Please tally the lines of the records that contain "Newcastle" and send back only the total.
==========
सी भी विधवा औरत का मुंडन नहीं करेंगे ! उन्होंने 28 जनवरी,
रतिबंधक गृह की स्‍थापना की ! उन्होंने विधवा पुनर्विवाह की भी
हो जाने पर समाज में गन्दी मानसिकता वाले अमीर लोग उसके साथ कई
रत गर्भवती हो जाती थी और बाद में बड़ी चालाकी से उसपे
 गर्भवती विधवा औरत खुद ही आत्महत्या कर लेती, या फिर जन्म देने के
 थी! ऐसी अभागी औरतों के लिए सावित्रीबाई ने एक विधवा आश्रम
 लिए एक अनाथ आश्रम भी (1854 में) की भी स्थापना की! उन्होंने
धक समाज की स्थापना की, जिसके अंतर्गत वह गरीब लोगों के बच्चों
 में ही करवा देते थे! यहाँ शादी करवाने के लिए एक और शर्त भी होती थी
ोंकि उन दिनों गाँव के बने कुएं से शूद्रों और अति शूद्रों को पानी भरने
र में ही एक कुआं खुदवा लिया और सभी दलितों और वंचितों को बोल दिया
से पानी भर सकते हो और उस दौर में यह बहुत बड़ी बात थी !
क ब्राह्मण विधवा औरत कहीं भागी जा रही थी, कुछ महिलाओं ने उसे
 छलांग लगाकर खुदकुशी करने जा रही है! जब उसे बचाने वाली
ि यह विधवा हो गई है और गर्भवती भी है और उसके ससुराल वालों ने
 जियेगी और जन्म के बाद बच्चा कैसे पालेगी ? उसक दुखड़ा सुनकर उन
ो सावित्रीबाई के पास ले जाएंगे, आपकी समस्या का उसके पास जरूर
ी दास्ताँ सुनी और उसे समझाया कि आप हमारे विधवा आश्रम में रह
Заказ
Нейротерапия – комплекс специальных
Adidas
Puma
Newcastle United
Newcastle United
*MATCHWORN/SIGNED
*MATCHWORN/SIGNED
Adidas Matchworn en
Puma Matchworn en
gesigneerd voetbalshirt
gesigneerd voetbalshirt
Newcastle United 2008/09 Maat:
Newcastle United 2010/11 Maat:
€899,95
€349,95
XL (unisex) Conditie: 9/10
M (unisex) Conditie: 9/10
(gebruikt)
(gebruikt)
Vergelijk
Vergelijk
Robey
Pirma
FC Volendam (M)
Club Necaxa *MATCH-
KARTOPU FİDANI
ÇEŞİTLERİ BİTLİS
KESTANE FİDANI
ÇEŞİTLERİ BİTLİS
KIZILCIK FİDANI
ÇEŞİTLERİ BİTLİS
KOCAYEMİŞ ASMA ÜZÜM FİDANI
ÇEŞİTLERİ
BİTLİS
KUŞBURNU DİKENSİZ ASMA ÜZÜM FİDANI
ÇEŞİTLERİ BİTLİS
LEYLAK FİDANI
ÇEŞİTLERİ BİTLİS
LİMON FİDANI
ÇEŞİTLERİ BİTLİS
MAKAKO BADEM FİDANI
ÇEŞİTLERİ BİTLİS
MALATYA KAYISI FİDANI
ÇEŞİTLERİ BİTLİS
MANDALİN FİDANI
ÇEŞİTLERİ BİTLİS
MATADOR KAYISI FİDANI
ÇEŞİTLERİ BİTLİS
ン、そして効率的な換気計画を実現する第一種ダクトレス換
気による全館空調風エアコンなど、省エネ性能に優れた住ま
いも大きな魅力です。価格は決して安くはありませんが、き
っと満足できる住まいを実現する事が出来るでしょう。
==========
Output of the task:
4